Background: The purpose of this study was to investigate the association between secondhand smoke and the risk of developing a first event of acute coronary syndromes (ACS), i.e. acute myocardial infarction or unstable angina, among non-smokers, in relation to the presence of several other cardiovascular risk factors.
Methods: Eight hundred and forty-eight patients with first event of ACS and 1078 cardiovascular disease-free matched controls completed a detailed questionnaire regarding their exposure to secondhand smoke, among other investigated parameters.

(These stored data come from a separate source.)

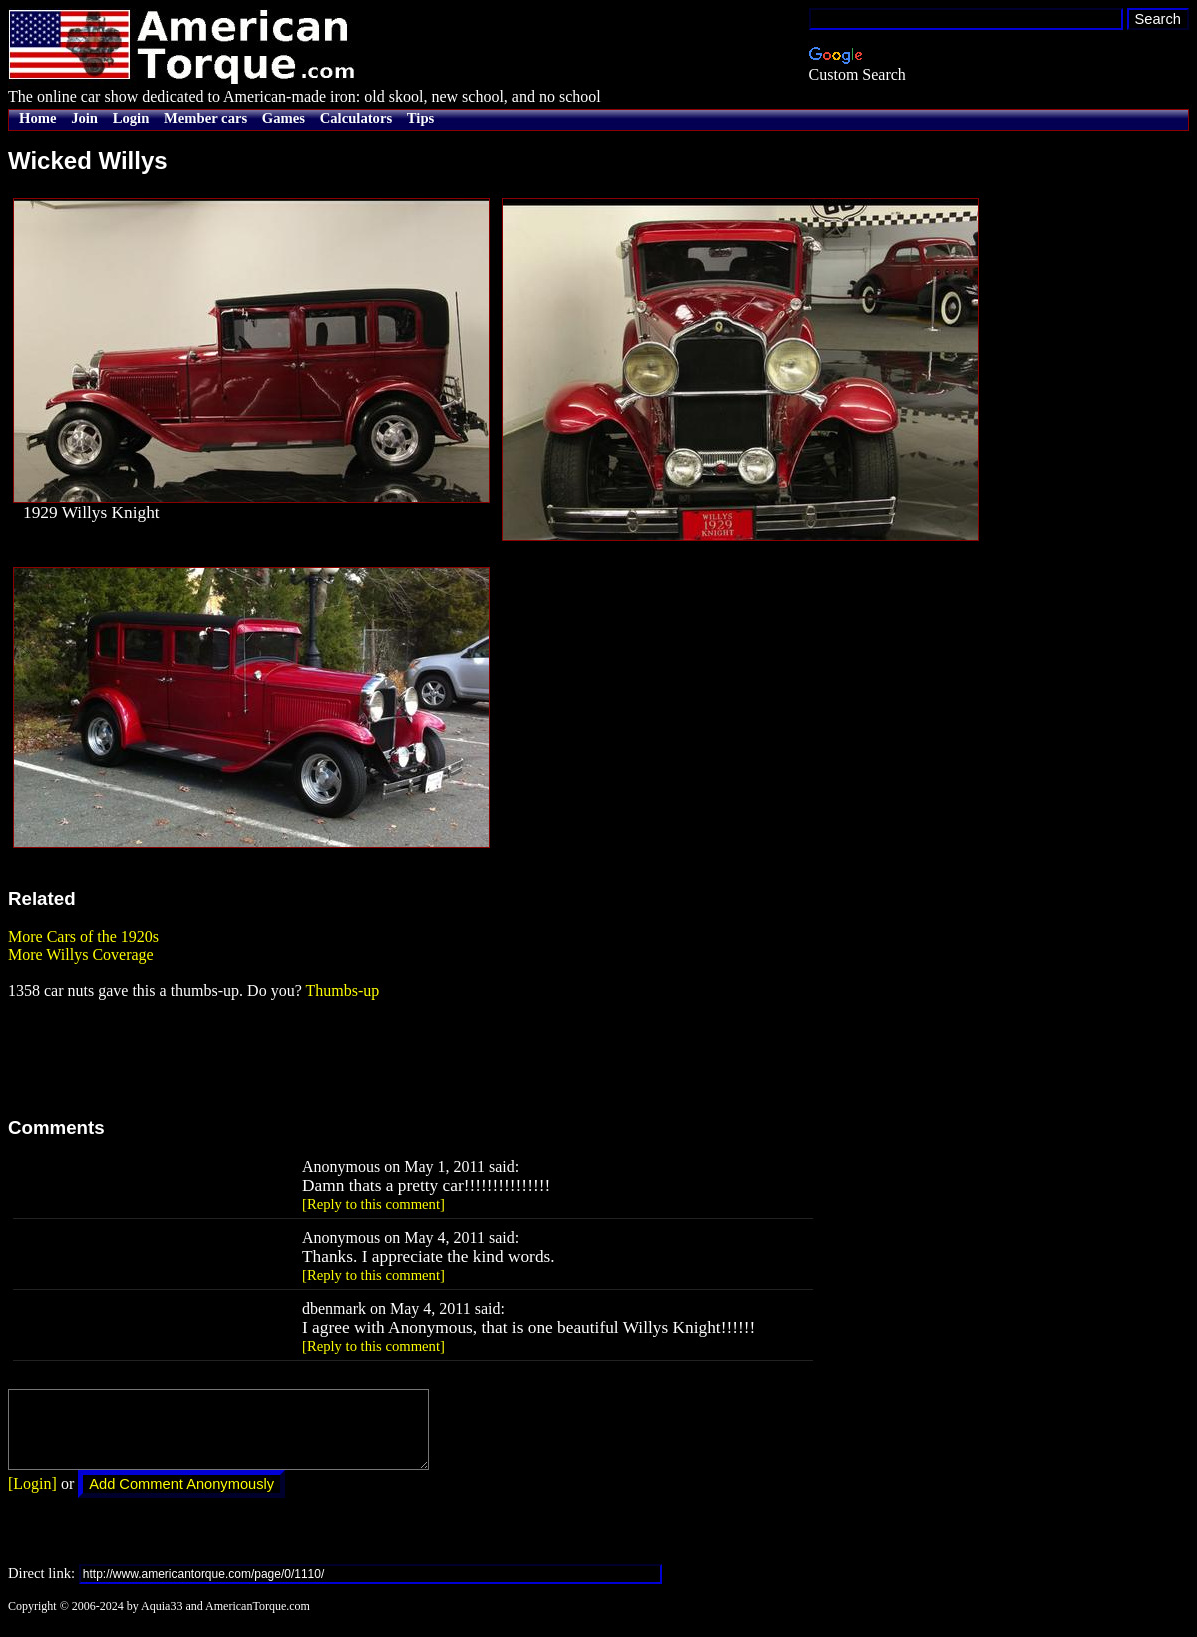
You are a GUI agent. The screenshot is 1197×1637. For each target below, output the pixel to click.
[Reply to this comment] (373, 1204)
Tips (420, 118)
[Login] (32, 1498)
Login (131, 118)
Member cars (205, 118)
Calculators (356, 118)
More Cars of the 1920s (83, 936)
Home (37, 118)
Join (84, 118)
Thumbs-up (342, 990)
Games (283, 118)
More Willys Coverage (81, 954)
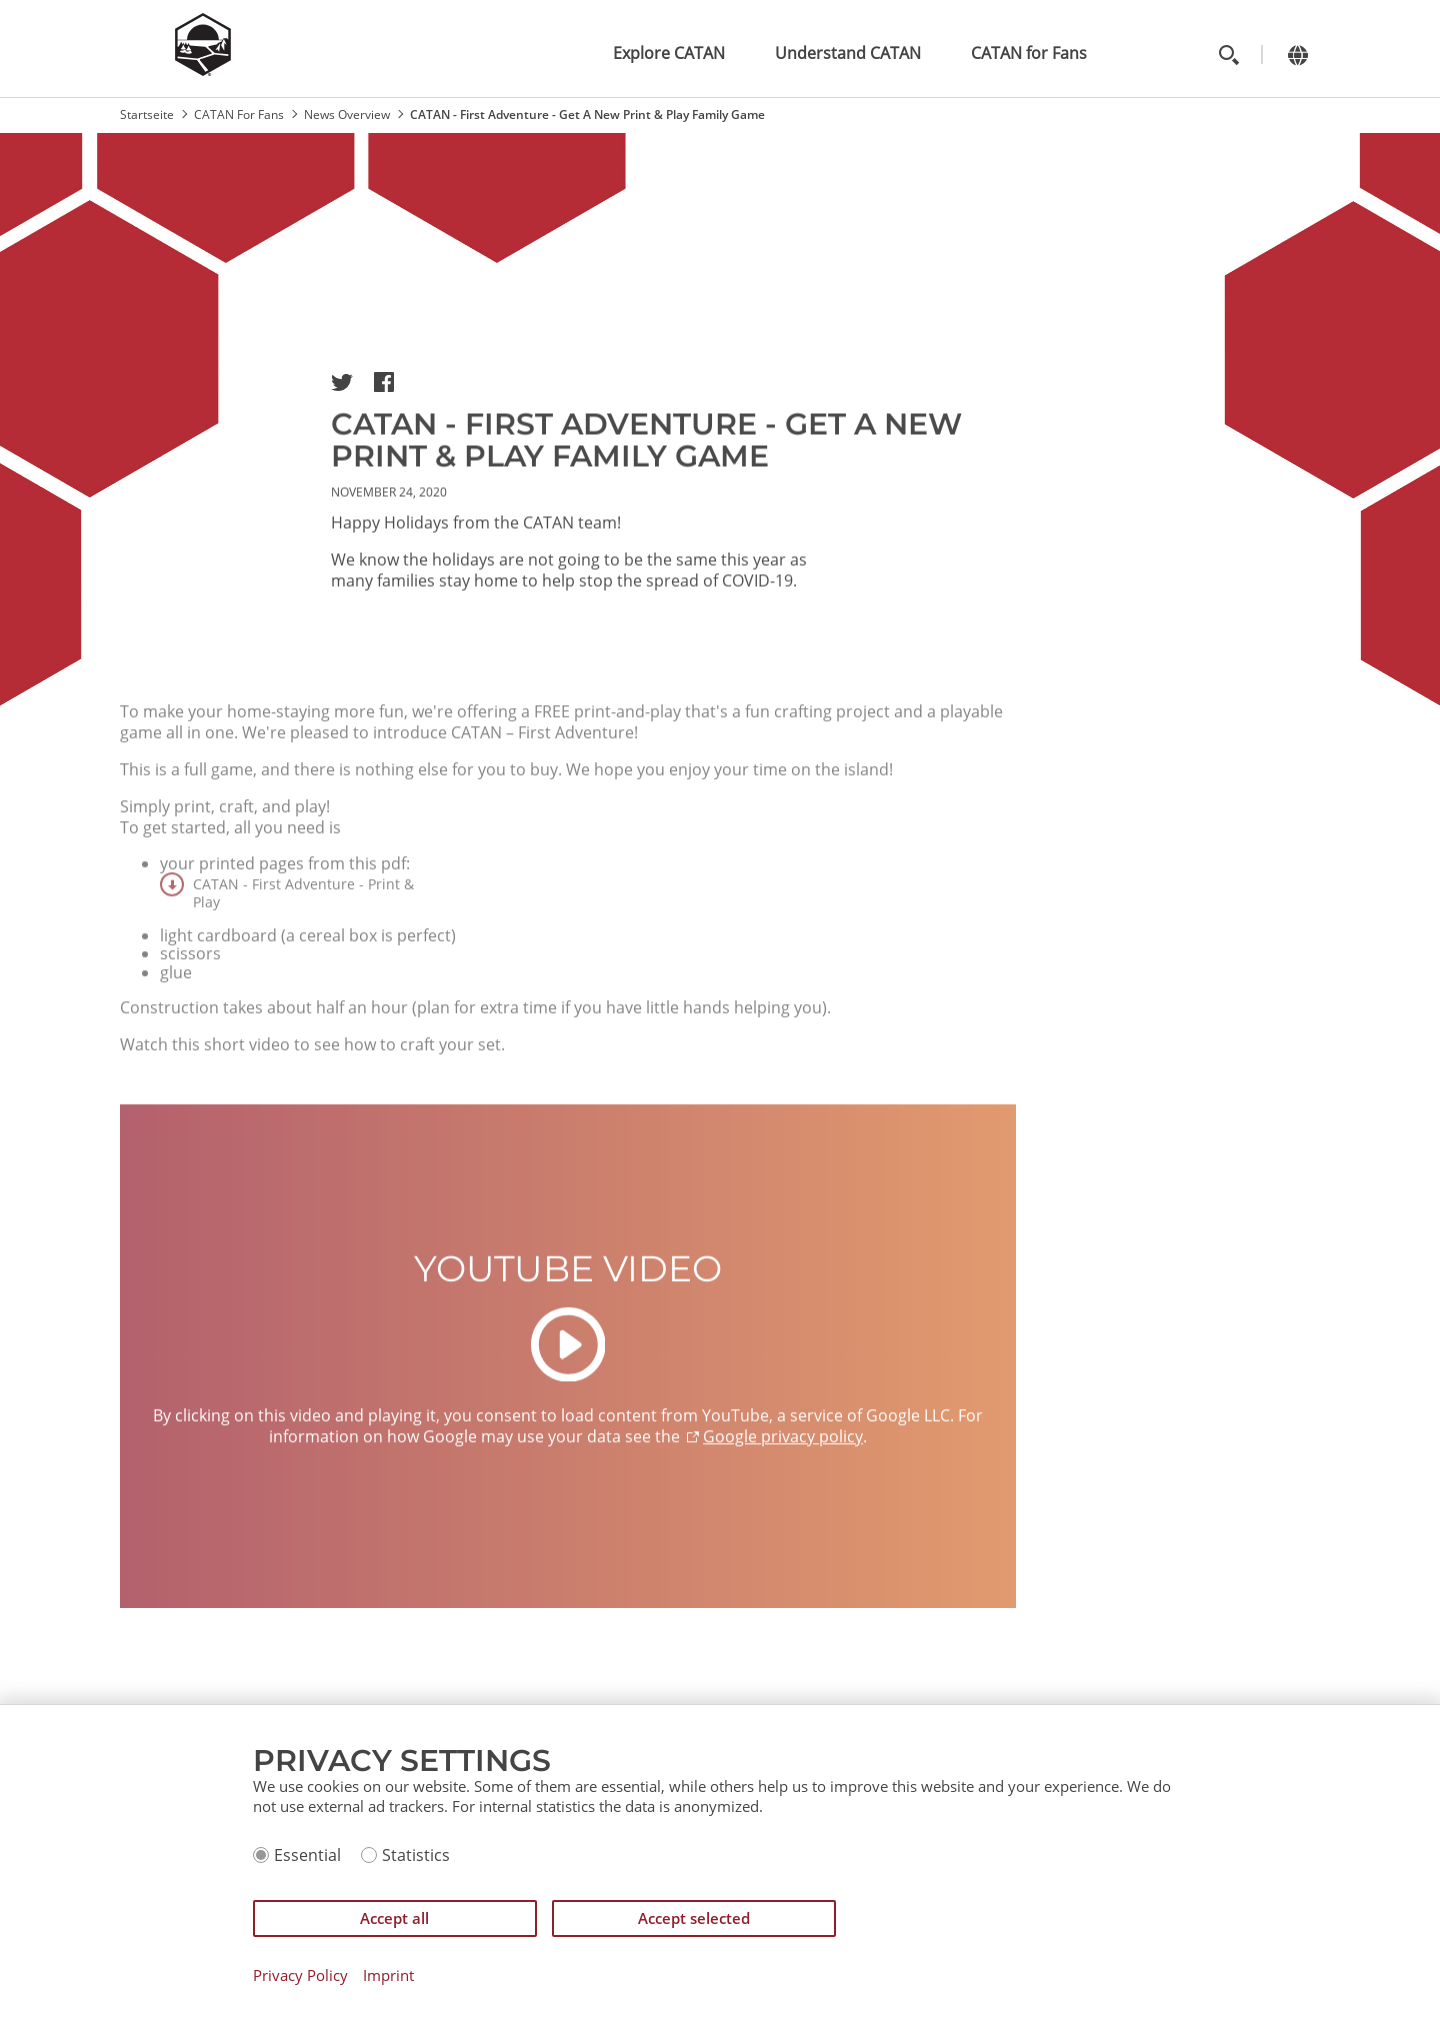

Results: Two hundred and ninety-seven (35%) of the patients and 259 (24%) of the controls were defined as secondhand smokers. After controlling for several potential confounders, the results showed that non-smokers occasionally (< 3 time per week) exposed to cigarette smoke were associated with 26% higher risk of ACS (OR = 1.26, P-value < 0.01) compared to non-smokers not exposed to smoke, while regular exposure is associated with 99% higher risk of developing ACS (OR = 1.99, P-value < 0.001). Moreover, the previous risk increases progressively from 15% to 256% if one or more of the classical cardiovascular risk factors (i.e. hypertension, hypercholesterolemia, diabetes mellitus, sedentary life and family history of premature coronary heart disease) are present.
Conclusions: Consequently, this study supports the hypothesis that even occasional secondhand smoke increases the risk of developing acute coronary syndromes, especially when other risk factors are present. Given the high prevalence of cigarette smoking, the public health consequences of passive smoking with regard to coronary heart disease are important.